Scan the records for "دارد" and copy each line that contains it.
+++ Data provided +++
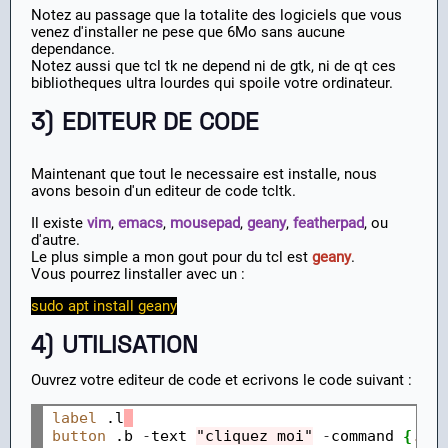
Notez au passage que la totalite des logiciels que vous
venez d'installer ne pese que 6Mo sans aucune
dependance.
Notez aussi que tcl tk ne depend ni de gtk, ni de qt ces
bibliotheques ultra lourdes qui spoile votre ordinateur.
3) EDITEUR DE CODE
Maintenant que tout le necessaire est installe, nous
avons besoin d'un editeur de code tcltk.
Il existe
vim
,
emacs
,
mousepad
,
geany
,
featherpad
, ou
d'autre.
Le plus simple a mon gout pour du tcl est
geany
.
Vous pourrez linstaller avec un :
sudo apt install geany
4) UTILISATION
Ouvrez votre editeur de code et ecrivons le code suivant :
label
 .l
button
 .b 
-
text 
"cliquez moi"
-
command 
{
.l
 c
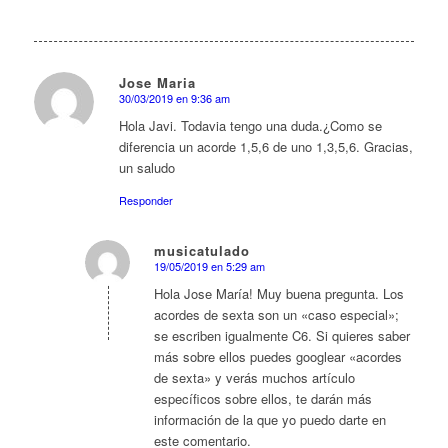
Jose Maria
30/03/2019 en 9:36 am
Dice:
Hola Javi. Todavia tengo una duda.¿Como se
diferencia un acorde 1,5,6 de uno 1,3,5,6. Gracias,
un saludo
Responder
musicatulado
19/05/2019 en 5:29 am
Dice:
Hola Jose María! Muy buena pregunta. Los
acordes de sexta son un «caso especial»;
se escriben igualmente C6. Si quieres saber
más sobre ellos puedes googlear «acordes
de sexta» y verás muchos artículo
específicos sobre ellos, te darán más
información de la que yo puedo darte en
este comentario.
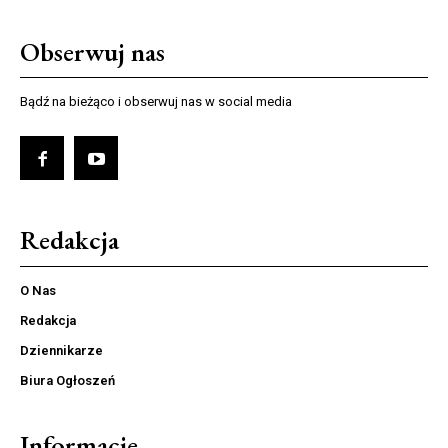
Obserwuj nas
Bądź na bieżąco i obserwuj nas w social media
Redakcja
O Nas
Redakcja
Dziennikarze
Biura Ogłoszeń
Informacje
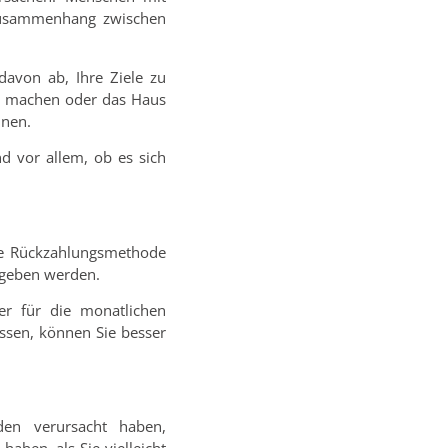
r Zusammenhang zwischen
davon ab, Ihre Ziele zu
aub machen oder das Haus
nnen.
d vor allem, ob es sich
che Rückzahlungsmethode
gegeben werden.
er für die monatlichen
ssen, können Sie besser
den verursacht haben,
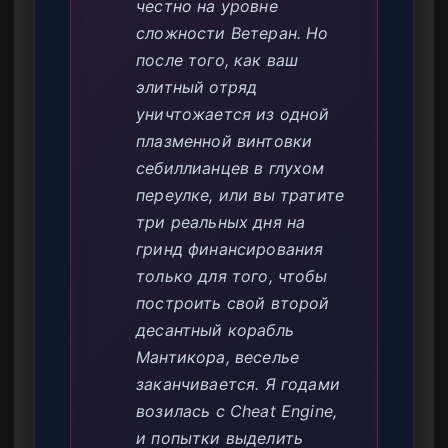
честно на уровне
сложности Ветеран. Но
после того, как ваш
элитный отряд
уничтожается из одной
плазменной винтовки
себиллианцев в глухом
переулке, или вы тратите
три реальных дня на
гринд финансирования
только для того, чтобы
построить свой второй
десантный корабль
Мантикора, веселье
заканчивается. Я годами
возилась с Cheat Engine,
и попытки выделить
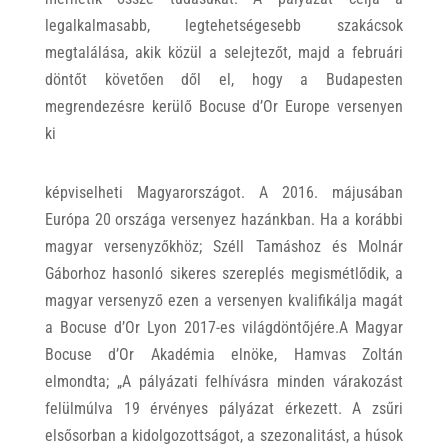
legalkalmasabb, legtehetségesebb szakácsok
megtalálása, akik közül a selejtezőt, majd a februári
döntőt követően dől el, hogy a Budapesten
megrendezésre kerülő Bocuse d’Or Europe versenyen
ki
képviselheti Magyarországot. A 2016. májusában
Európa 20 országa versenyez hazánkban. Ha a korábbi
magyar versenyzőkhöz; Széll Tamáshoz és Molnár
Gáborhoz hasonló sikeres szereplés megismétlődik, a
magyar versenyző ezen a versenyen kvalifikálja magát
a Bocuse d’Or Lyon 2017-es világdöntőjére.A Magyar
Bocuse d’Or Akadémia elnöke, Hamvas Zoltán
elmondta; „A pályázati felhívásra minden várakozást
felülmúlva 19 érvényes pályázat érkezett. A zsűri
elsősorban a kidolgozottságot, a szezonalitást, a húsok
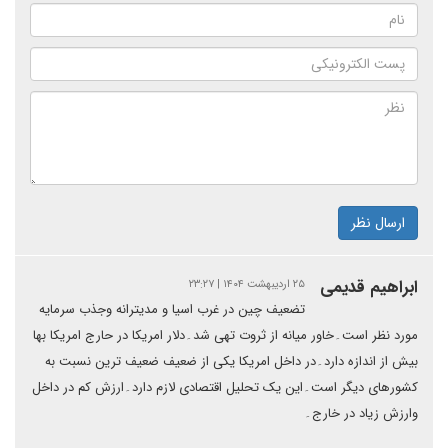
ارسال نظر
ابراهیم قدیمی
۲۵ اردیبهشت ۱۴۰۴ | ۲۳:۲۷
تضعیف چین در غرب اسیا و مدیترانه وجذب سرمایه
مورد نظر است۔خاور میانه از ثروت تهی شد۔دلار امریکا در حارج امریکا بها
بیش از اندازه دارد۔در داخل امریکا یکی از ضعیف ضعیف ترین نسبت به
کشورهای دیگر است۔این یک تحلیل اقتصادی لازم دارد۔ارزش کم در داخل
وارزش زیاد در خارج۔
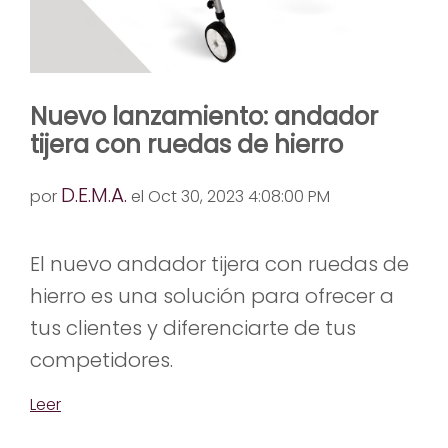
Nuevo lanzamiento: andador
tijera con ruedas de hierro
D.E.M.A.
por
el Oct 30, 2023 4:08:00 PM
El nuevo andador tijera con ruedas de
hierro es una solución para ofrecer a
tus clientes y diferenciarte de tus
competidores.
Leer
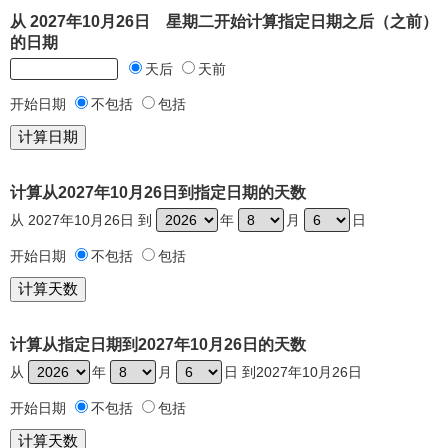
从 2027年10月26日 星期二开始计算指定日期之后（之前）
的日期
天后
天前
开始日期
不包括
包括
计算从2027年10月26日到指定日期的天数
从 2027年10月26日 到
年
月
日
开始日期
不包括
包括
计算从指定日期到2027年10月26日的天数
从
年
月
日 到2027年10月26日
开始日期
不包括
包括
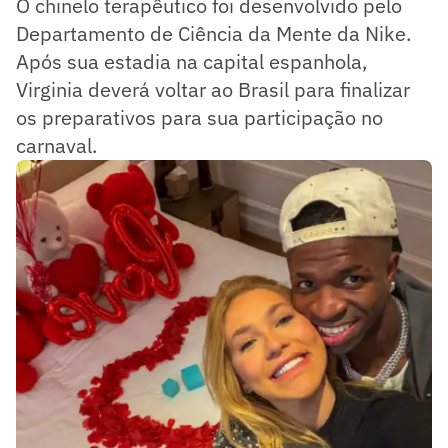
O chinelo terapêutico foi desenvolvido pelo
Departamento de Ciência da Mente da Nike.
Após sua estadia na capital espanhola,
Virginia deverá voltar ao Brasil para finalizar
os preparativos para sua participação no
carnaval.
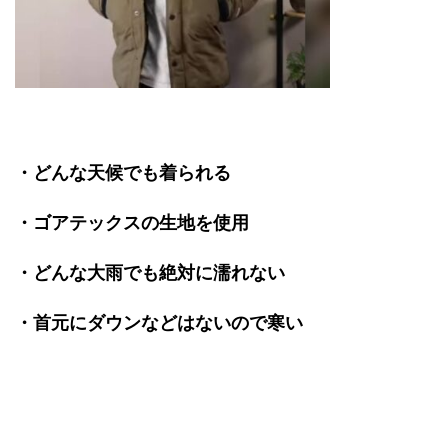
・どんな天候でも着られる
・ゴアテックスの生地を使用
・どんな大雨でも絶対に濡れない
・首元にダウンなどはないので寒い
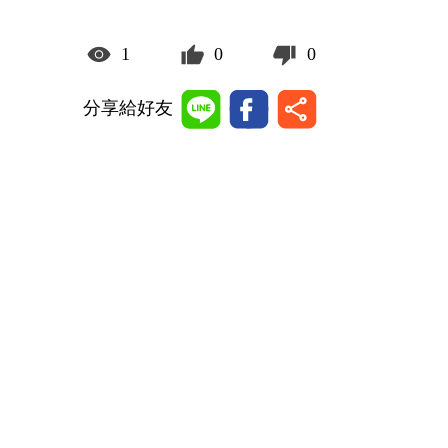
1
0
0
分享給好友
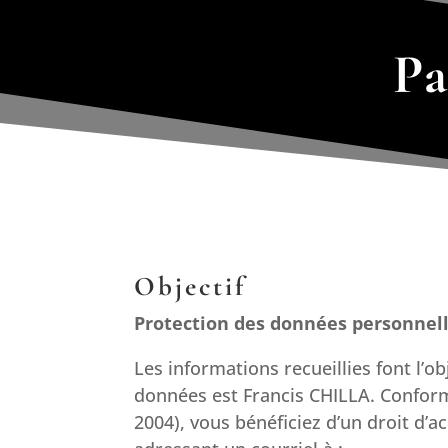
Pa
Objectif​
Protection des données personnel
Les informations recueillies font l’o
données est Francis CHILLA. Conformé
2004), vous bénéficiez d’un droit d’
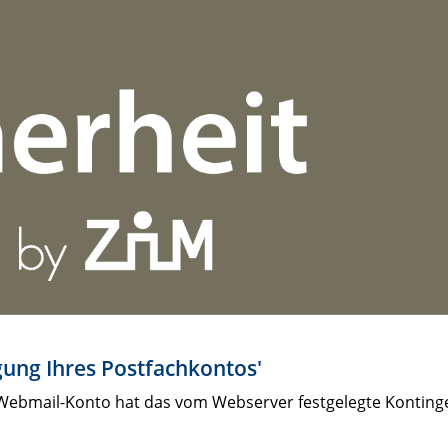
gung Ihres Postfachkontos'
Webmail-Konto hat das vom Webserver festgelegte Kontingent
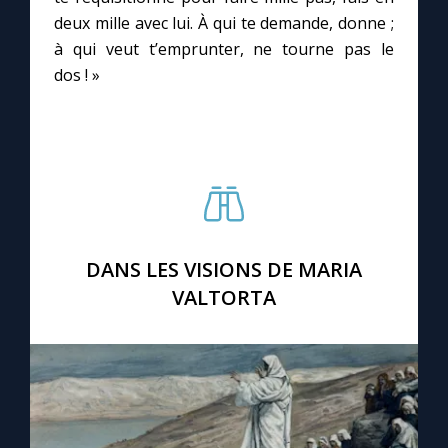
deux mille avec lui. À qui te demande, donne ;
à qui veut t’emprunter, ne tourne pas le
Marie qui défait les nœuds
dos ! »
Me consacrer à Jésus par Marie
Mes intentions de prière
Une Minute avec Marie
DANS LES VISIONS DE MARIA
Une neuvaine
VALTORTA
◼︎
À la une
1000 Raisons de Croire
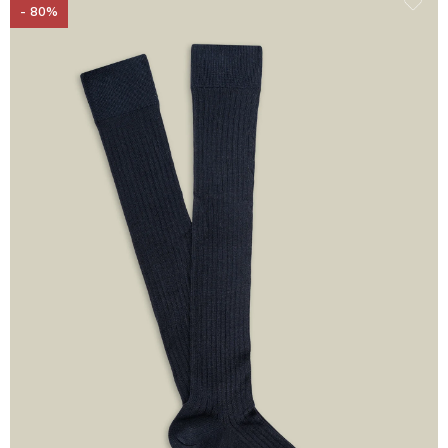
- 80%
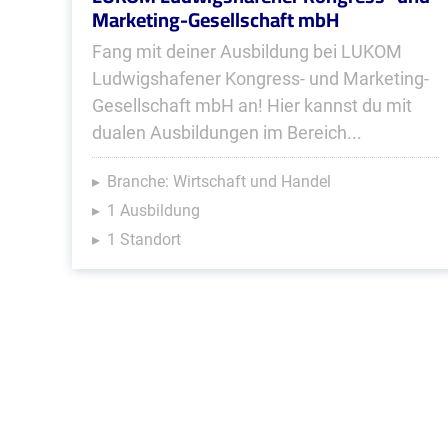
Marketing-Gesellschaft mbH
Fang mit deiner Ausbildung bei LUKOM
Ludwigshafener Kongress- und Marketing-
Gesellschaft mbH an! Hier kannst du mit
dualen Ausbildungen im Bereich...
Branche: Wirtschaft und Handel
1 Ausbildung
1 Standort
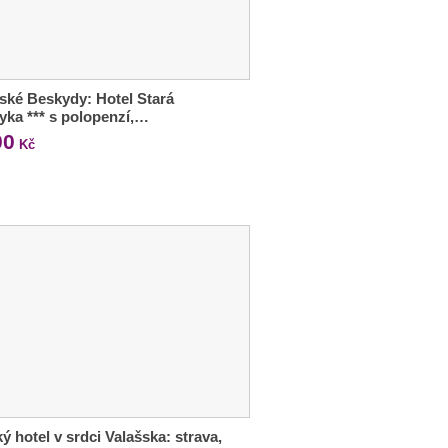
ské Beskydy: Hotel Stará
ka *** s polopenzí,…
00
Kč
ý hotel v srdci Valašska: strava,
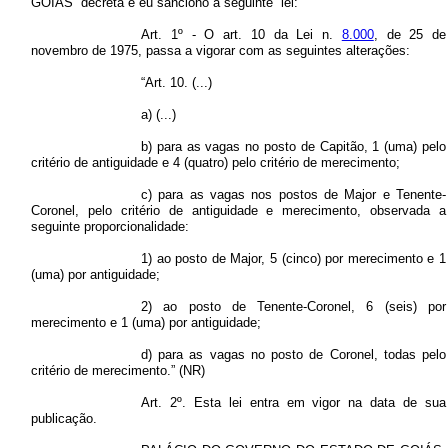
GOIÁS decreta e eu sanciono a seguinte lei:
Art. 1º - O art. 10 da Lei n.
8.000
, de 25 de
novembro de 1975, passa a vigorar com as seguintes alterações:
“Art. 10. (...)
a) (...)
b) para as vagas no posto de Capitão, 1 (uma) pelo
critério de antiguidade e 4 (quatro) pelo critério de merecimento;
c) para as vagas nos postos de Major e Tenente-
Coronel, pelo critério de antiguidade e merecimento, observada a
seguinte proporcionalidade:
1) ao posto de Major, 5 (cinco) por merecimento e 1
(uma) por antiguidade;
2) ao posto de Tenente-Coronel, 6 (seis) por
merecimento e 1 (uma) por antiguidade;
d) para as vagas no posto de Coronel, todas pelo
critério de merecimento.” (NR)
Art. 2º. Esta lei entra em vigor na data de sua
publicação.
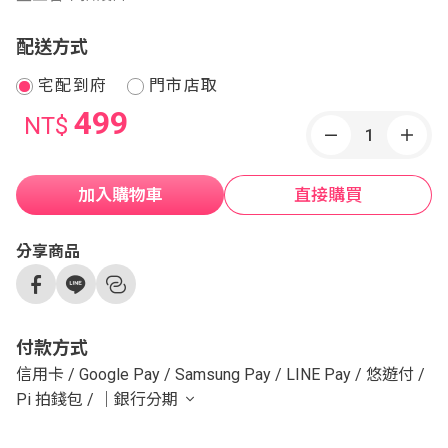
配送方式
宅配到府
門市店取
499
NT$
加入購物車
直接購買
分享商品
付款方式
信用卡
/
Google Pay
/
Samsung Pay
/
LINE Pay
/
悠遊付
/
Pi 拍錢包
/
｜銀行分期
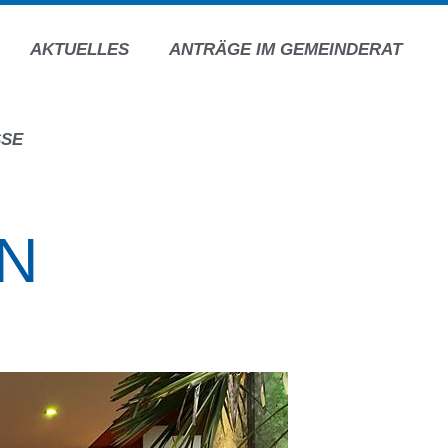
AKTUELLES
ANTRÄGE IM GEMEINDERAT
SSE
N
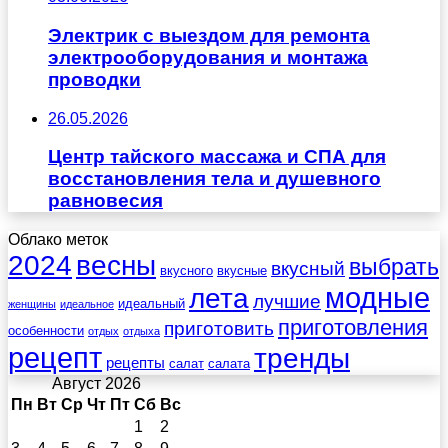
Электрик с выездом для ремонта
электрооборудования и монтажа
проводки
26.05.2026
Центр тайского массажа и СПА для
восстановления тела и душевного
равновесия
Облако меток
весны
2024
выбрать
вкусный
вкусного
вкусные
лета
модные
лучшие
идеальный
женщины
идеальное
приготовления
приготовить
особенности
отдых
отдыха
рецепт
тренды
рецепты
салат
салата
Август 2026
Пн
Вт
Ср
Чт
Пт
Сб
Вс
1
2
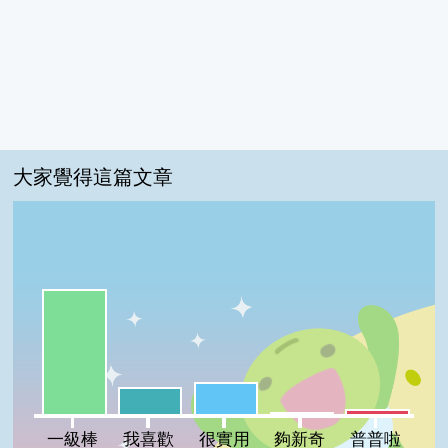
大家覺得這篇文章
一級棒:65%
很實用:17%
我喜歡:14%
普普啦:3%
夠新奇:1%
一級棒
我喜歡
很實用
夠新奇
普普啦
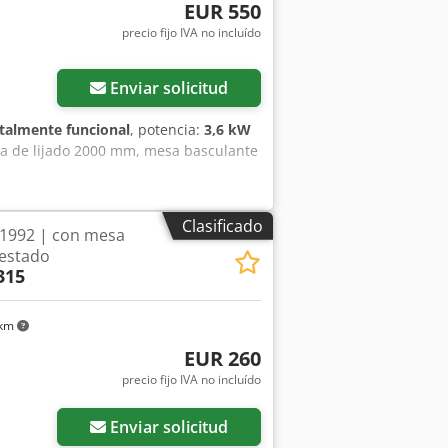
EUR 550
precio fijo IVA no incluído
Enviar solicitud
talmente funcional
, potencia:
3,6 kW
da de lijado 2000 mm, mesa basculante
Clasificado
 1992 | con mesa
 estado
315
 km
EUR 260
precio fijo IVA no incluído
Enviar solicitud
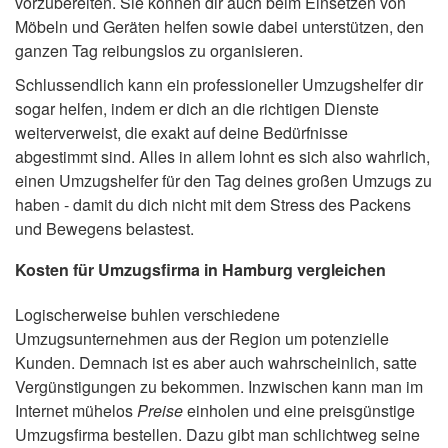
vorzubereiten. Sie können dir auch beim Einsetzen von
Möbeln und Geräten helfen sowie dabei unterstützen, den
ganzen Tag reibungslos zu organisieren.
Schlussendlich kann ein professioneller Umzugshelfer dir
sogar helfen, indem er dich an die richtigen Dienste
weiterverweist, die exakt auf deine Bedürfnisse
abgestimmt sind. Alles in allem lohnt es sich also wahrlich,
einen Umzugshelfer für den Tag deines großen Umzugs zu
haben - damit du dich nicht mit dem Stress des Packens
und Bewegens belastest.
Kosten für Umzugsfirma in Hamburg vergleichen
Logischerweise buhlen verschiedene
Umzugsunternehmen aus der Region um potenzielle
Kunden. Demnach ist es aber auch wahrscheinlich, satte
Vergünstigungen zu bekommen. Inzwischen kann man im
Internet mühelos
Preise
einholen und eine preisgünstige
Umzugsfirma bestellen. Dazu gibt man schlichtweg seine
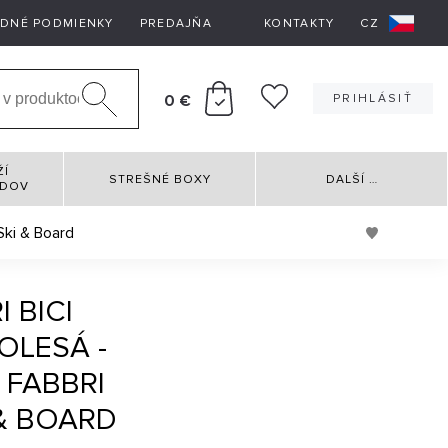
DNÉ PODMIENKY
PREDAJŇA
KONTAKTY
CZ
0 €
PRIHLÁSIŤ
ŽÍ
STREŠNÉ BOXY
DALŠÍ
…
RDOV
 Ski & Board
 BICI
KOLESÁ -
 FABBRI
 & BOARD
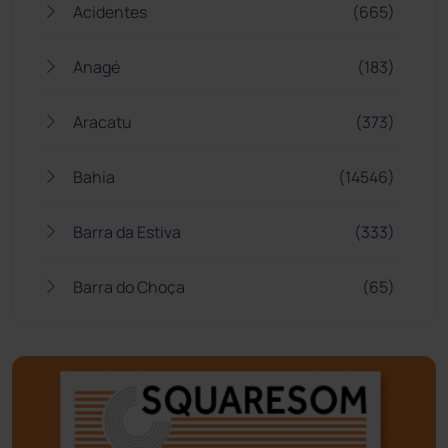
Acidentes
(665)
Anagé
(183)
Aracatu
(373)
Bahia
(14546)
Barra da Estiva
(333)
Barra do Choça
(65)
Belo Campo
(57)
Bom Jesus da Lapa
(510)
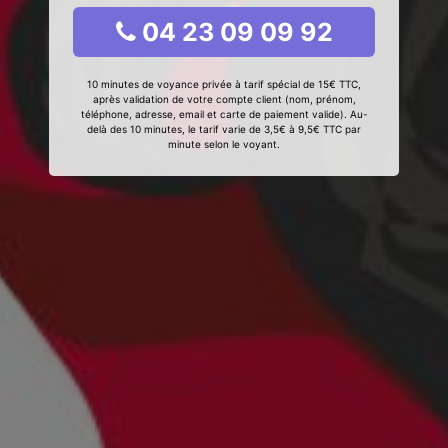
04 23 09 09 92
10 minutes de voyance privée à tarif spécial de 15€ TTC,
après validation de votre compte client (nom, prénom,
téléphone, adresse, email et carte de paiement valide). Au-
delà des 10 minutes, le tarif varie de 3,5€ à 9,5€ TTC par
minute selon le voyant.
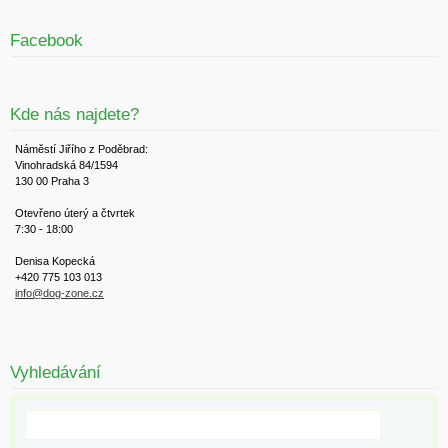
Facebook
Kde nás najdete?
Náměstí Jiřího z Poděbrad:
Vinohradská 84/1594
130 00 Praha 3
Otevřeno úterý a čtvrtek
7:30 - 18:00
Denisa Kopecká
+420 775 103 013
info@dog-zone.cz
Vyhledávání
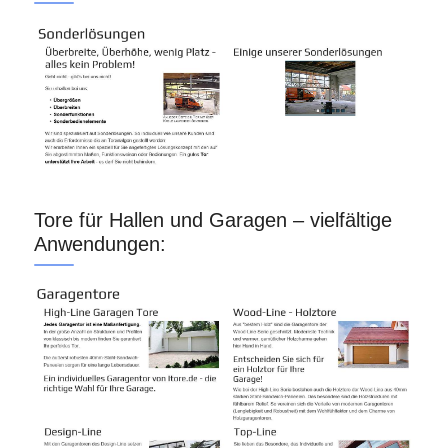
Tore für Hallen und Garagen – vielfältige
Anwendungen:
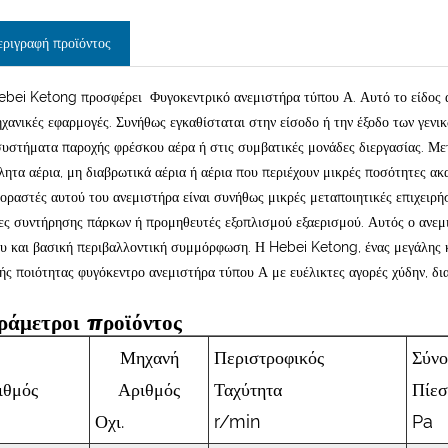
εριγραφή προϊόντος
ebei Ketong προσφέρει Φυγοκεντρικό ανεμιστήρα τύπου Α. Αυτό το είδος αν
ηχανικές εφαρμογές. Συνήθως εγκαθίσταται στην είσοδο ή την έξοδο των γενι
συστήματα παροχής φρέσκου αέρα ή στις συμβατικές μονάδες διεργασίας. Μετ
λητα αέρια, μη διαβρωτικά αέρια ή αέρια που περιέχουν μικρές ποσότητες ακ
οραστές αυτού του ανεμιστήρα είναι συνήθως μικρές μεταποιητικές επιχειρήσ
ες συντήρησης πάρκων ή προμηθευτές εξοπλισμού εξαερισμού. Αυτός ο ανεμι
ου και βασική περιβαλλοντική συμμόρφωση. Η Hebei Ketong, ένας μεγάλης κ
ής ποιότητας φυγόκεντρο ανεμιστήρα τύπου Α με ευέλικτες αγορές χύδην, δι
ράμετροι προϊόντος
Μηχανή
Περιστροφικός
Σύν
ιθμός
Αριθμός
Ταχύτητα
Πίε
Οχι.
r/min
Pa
+++
**Task result:**
بیش از اندازه دارد۔در داخل امریکا یکی از ضعیف ضعیف ترین نسبت به
کشورهای دیگر است۔این یک تحلیل اقتصادی لازم دارد۔ارزش کم در داخل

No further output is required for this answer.